On the other hand, constructing an output graph—or taking any other action during/in response to the above traversal—is largely orthogonal. Most or all of the problems described here are only related to traversal insofar as we might have overlapping queries; apart from that, it's all to do with the graph we've built up thus far, and how we structure our rules to satisfy the constraints on the graph.

Questions

Lazy evaluation? I think it should mesh well, I'm not super familiar with its semantics tho so I'm not sure if any of this is as pressing there. (I do know I've run into some of the same issues there, however.)

hendrikvanantwerpen · 2022-08-30T13:38:31Z

hendrikvanantwerpen
Aug 30, 2022
Collaborator

I think this is an excellent write-up of the pain involved in writing and debugging TSG files!

The points that resonate with my own experience

Scoped variables on syntax nodes are the interface between different rules. There is currently no help in ensuring the interface is completely implemented, no help to ensure the interface is implemented exactly once, and no help to ensure that syntax node variables you refer to are part of the interface of that node.
The graph is constructed following some implicit schema. There is no way to write down that schema, and no help to ensure that the constructed graph adheres to it. I do expect that there will always be situations where the larger structure being constructed escapes the scope of a single rule, and thus there will always be a non-local aspect to writing TSG files. Because of this I believe there will be a limit to how local we can push things, and some non-local mechanism is necessary to get the guarantees we'd like.

Propagators

I am not sure propagators are the right way to solve this. Propagators are a solution to the problem of having multiple contributions to a value that we need to combine in a meaningful way. The problem we have is that we need a single thing, a node with identity, but we don't have an easy, ergonomic way to write that one thing. I feel like propagators may make the code work, but fundamentally solve a different problem than we have.

Implicitly defined syntax node variables

The behavior of the old DSL, where @node.variable.name behaves like a singleton representing a node in the graph is closer already. However, this solves only the immediate problem: ensure it to be defined once. Other problems remain.

For example, rules using different variables on the same syntax node will not result in errors (all syntax node variables are implicitly there), but won't catch mistakes in interface usage.

Another example are accidental name clashes, an even bigger risk when we want to combine multiple rule sets. (Actually, this last one could be solved with namespacing, which can be done implicitly per file, although within a file it would still require explicit declarations I think.)

One problem is that this works fine if the values are graph nodes, but it breaks down for any other kind of value.

Ideas for alternative solutions

These are some other ideas that may or may not be part of a solution. There may overlap, or be combinable.

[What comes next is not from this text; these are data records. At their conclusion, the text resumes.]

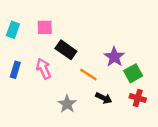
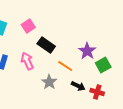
pink square: (45, 27) -> (28, 26), turned -32
red cross: (138, 98) -> (97, 92), moved
gray star: (67, 104) -> (49, 82), moved

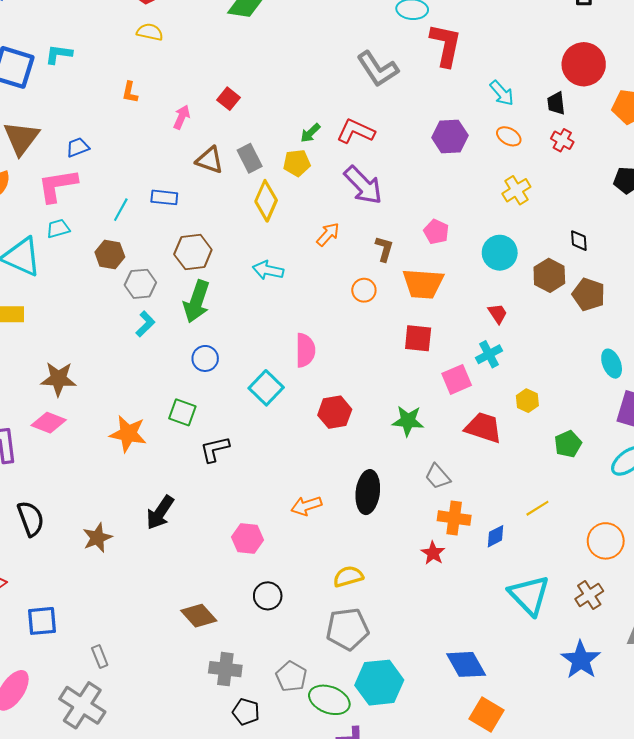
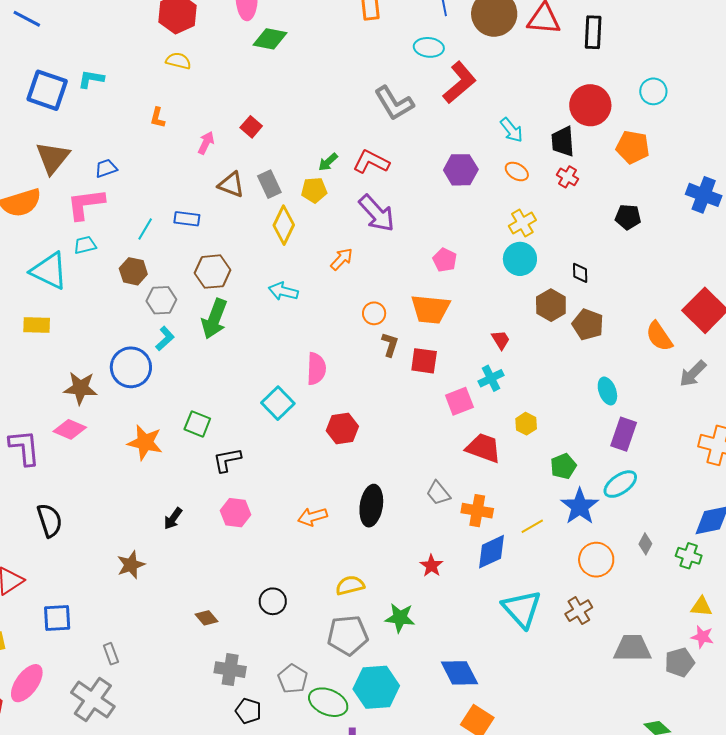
red L-shape: (446, 45) -> (460, 83), turned 36
black trapezoid: (556, 103) -> (563, 141), size x1.4
brown L-shape: (384, 249) -> (390, 344), moved
cyan circle: (500, 253) -> (520, 259), moved
blue circle: (205, 358) -> (131, 367), moved, size x1.6
green star: (408, 421) -> (400, 618), moved
black arrow: (160, 512) -> (173, 518), size x0.7
orange cross: (454, 518) -> (477, 511), moved
blue diamond: (496, 536) -> (492, 552), size x1.6
brown star: (97, 538) -> (131, 565), moved
pink hexagon: (248, 538) -> (236, 513), moved
brown diamond: (199, 616) -> (206, 618), size x0.7
blue star: (581, 660) -> (580, 506), moved

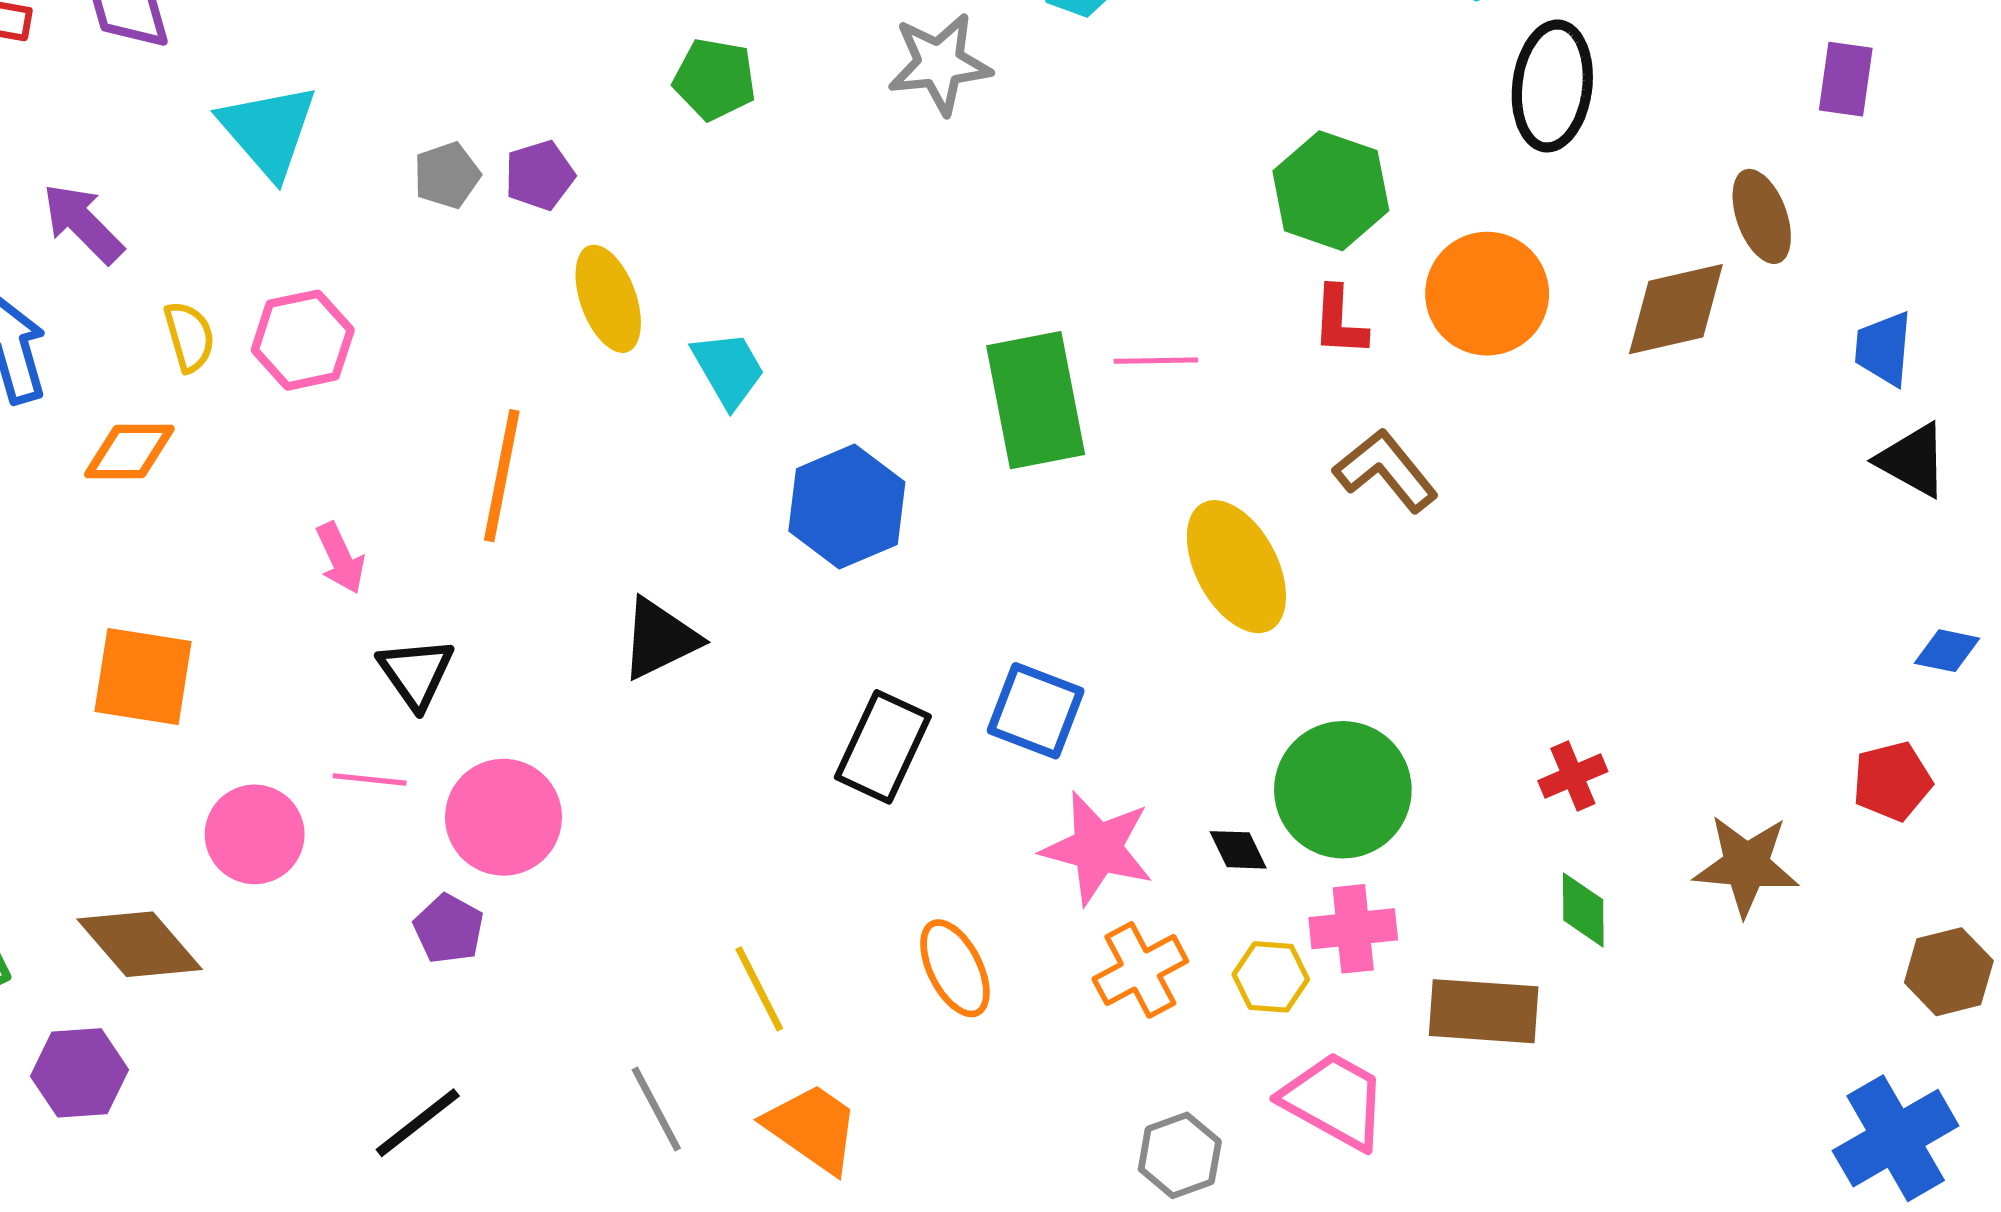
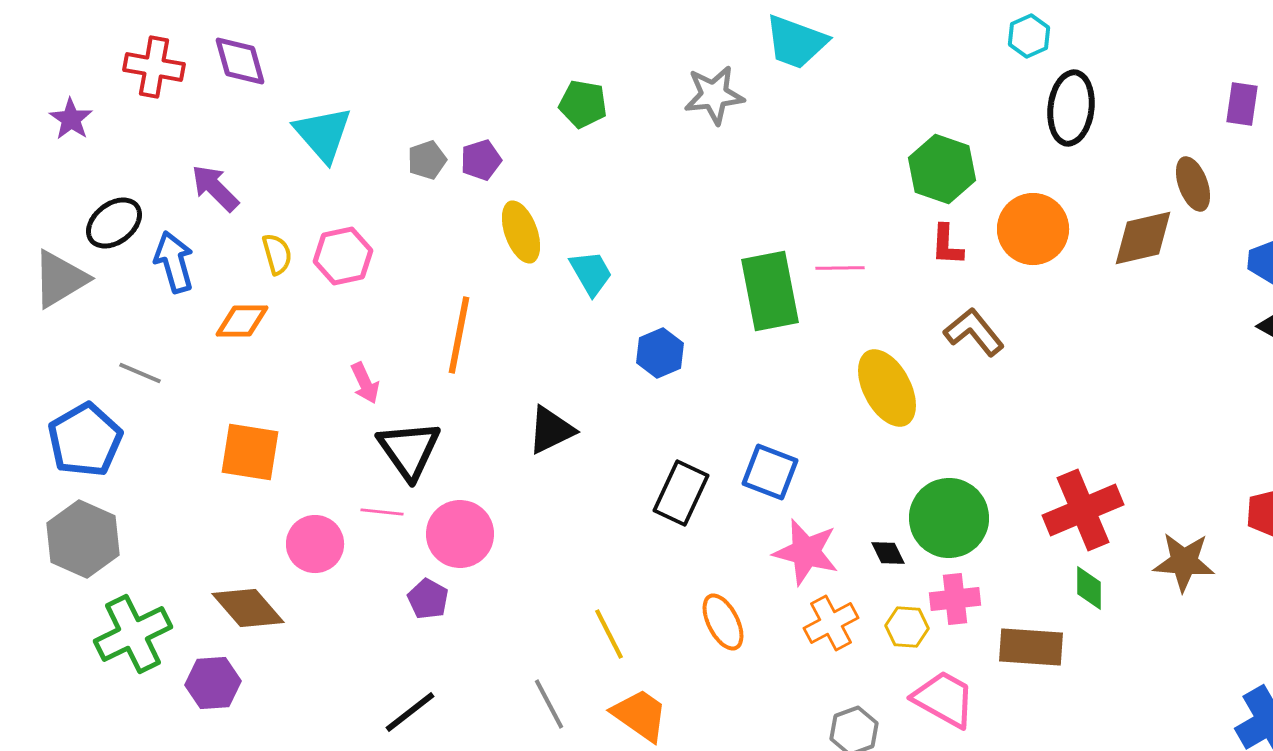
blue hexagon: (847, 507) -> (660, 353), size x0.7
black triangle: (416, 673) -> (409, 450), size x1.4
red cross: (1573, 776) -> (1083, 510), size x2.0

Explicit syntax node variable definitions. I've been writing rules like this:
```
(node) {
  node @node.var1
  node @node.var2
}
```
These are almost syntax node definitions already. Having a dedicated mechanism for this would allow us to check uses of syntax node variables, I think we could get enough information from Tree-sitter to do that.

This has the same limitation as the implicit syntax node variables of the old DSL, that this is far less useful for non-node type values.
Templates. Having templates in TSG would reduce the repetition greatly and would reduce the possibilities of errors. It would cover the inference part of types, but obviously not the checking part, so the templates themselves are still an unchecked source of errors.
Analyze the grammar coverage of queries. Using the grammar, we'd try to analyze how often rules can fire, which nodes can be matched, etc and determine which syntax node variables are set. That information is used to report duplicate assignments, and uses of undefined variables.

It is unclear to me how difficult this would be.

0 replies

robrix · 2022-08-30T16:25:20Z

robrix
Aug 30, 2022
Author

Scoped variables on syntax nodes are the interface between different rules.

💯 Very well put.

I am not sure propagators are the right way to solve this.

Really, I'm not proposing that we use propagators, but rather that we look at what propagators do to solve the related problem of feedback in their setting, i.e. make updates idempotent, merging unless conflicts arise.

The problem we have is that we need a single thing, a node with identity, but we don't have an easy, ergonomic way to write that one thing.

We currently have two different identities:

the invisible integer associated with every node, and
reachability via scoped variables on specific syntax tree nodes (e.g. the root one).

The former currently requires us to avoid merging; removing it eliminates this barrier without robbing us of a stable, user-readable and -writable identity (a path through the syntax tree with scoped variables). It's also worth noting that nothing about this would be a barrier to providing some sort of specification which could be shared between rules.

Specifications & namespacing are both valuable but IMO both are orthogonal to this. In particular if you want to check that a file doesn't generate attributes named pup when it meant pop, that's something you can do today without touching tree-sitter-graph's sources at all (e.g. using the JSON output and an edit distance metric on attr names against some expected set).

Going for maximum bang-for-buck, I think viewing each rule as describing its inputs and outputs completely independently is a pretty good starting place from which we can add specifications describing the intended overlap. I don't think the semantics will paint us into a corner long-term, either, as they're fairly tightly matched to the neighbourhood of nodes in the output graph, which are the perspective and province of a tsg rule.

Explicit syntax node variable definitions.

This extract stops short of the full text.